Preparing for Launch
Launching an API is a significant milestone that requires careful preparation across multiple domains: infrastructure, security, documentation, support, and operations. Rushing to launch without verifying each area can result in downtime, security incidents, or a poor developer experience that undermines adoption.
This checklist covers the 15 essential items to verify before your API goes live.
Infrastructure and Performance
1. Load Test Your API
Run load tests that simulate expected peak traffic plus a safety margin of at least 2x. Identify bottlenecks in your application, database, and downstream dependencies. Document the maximum throughput your infrastructure can handle and set up auto-scaling rules if applicable.
2. Configure Health Check Endpoints
Implement a GET /health endpoint that returns the current status of your API and its critical dependencies (database, cache, message queue). Use this endpoint for load balancer health checks and uptime monitoring services.
3. Set Up CDN and Caching
For read-heavy endpoints, configure appropriate Cache-Control headers and consider placing a CDN in front of your API. Implement cache invalidation strategies for data that changes frequently. Ensure authenticated endpoints are not cached publicly.

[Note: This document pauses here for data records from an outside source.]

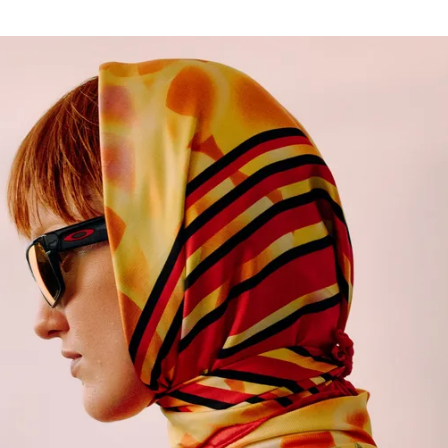
for
International Women’s
Day
3 months ago
· 4 min read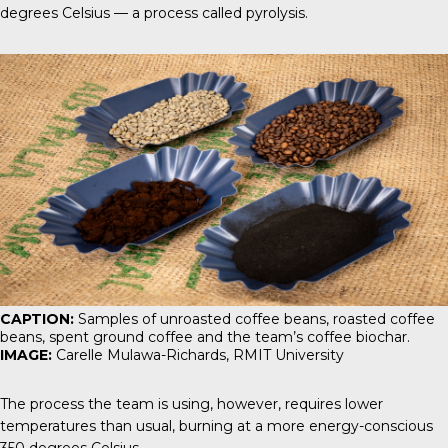
degrees Celsius — a process called pyrolysis.
CAPTION:
Samples of unroasted coffee beans, roasted coffee
beans, spent ground coffee and the team’s coffee biochar.
IMAGE:
Carelle Mulawa-Richards, RMIT University
The process the team is using, however, requires lower
temperatures than usual, burning at a more energy-conscious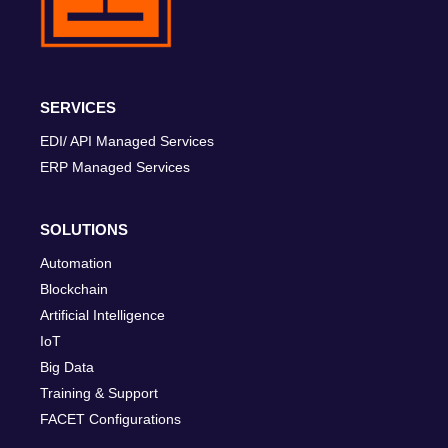
SERVICES
EDI/ API Managed Services
ERP Managed Services
SOLUTIONS
Automation
Blockchain
Artificial Intelligence
IoT
Big Data
Training & Support
FACET Configurations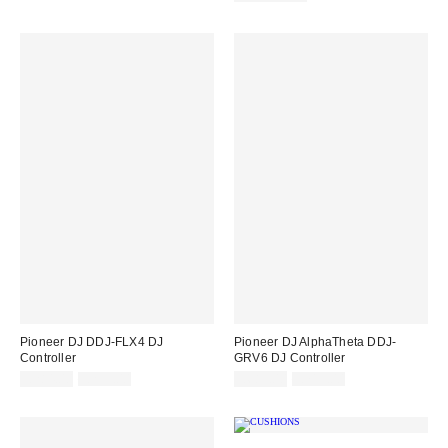
Pioneer DJ DDJ-FLX4 DJ
Pioneer DJ AlphaTheta DDJ-
Controller
GRV6 DJ Controller
Sale
Original
Sale
Original
£284.00
£299.00
£683.00
£719.00
price:
price:
price:
price: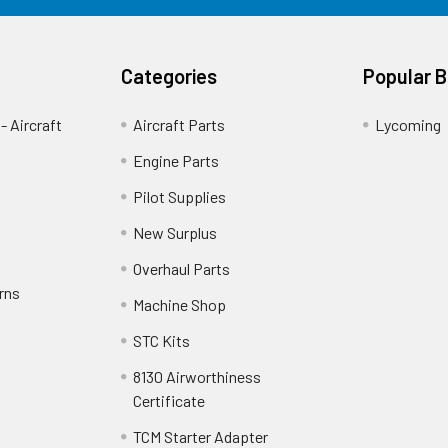
Categories
Popular 
- Aircraft
Aircraft Parts
Lycoming
Engine Parts
Pilot Supplies
New Surplus
Overhaul Parts
rns
Machine Shop
STC Kits
8130 Airworthiness
Certificate
TCM Starter Adapter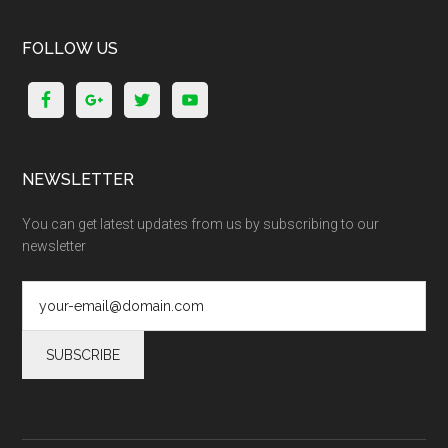
FOLLOW US
NEWSLETTER
You can get latest updates from us by subscribing to our
newsletter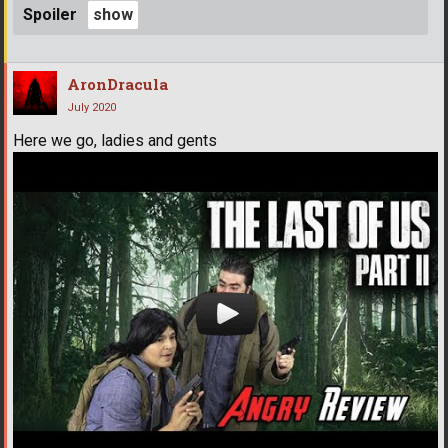
Spoiler
AronDracula
July 2020
Here we go, ladies and gents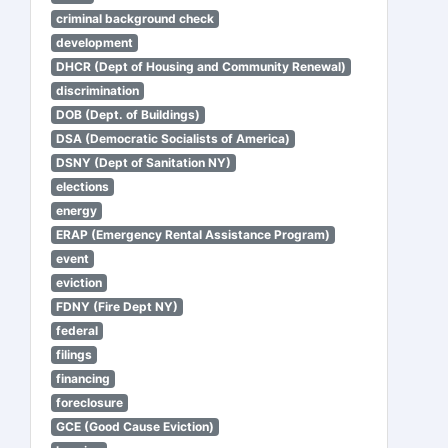
criminal background check
development
DHCR (Dept of Housing and Community Renewal)
discrimination
DOB (Dept. of Buildings)
DSA (Democratic Socialists of America)
DSNY (Dept of Sanitation NY)
elections
energy
ERAP (Emergency Rental Assistance Program)
event
eviction
FDNY (Fire Dept NY)
federal
filings
financing
foreclosure
GCE (Good Cause Eviction)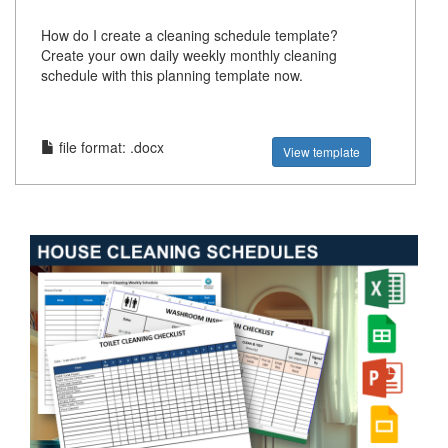
How do I create a cleaning schedule template?
Create your own daily weekly monthly cleaning
schedule with this planning template now.
file format: .docx
View template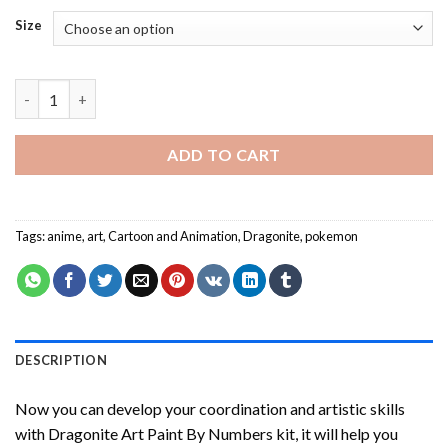
Size
Dragonite Art Paint By Numbers quantity
ADD TO CART
Tags:
anime
,
art
,
Cartoon and Animation
,
Dragonite
,
pokemon
DESCRIPTION
Now you can develop your coordination and artistic skills
with
Dragonite Art Paint By Numbers
kit, it will help you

4. Configure Database Connection Pooling
Verify that your database connection pool is sized appropriately for your expected concurrency. Monitor connection usage under load and adjust pool sizes to prevent connection exhaustion during traffic spikes.
5. Deploy to Multiple Availability Zones
Ensure your API is deployed across at least two availability zones to maintain uptime during infrastructure failures. Verify that failover works correctly by simulating a zone outage.
Security
6. Complete the Security Checklist
Work through every item on the API Security Checklist before launch. This includes enforcing HTTPS, implementing authentication and authorization, validating input, applying rate limits, and configuring security headers.
7. Set Up DDoS Protection
Enable DDoS mitigation at your edge layer through your cloud provider or a service like Cloudflare. Configure traffic thresholds that trigger automatic mitigation without blocking legitimate users.
8. Review Secrets Management
Confirm that all API keys, database credentials, and third-party tokens are stored in a secrets manager, not in environment files or code repositories. Verify that secrets are rotated on a regular schedule and that rotation does not cause downtime.
Documentation and Developer Experience
9. Publish Complete API Documentation
Your documentation must include an overview, authentication guide, endpoint reference with request and response examples, error code reference, rate limiting policy, and pagination details. Test every code example to ensure it works.
10. Create a Getting Started Guide
Write a quickstart guide that enables a new developer to make their first successful API call within five minutes. Include copy-pasteable code examples in at least two popular programming languages.
11. Set Up a Developer Portal
Provide a self-service portal where developers can register, create API keys, view usage analytics, and manage their account. Ensure the registration flow is simple and does not require manual approval for basic access.
Operations and Monitoring
12. Configure Monitoring and Alerting
Set up monitoring for key metrics including response latency (p50, p95, p99), error rates (4xx and 5xx), request throughput, and infrastructure utilization. Configure alerts that notify your on-call team when metrics breach defined thresholds.
13. Establish an Incident Response Plan
Document your incident response process including escalation paths, communication templates, and post-incident review procedures. Ensure at least two team members are trained and available to respond to production incidents at all times.
14. Set Up a Status Page
Provide a public status page where users can check the current operational status of your API and view historical uptime data. Configure the status page to update automatically based on your monitoring system or enable manual updates during incidents.
15. Define an SLA and Communicate It
Establish a Service Level Agreement that defines your uptime commitment, response time guarantees, and support availability. Communicate the SLA clearly in your documentation and terms of service. Ensure your infrastructure and operational processes can support the commitments you make.
Post-Launch
After launching, schedule the following recurring activities:
- Weekly: Review error rates, latency trends, and customer feedback
- Monthly: Audit API usage patterns and identify endpoints that need optimization
- Quarterly: Conduct security reviews and re-run this checklist for any new endpoints or features
- Annually: Engage a third-party firm for penetration testing and a comprehensive security audit
A successful API launch is not a one-time event but the beginning of an ongoing commitment to reliability, security, and developer satisfaction.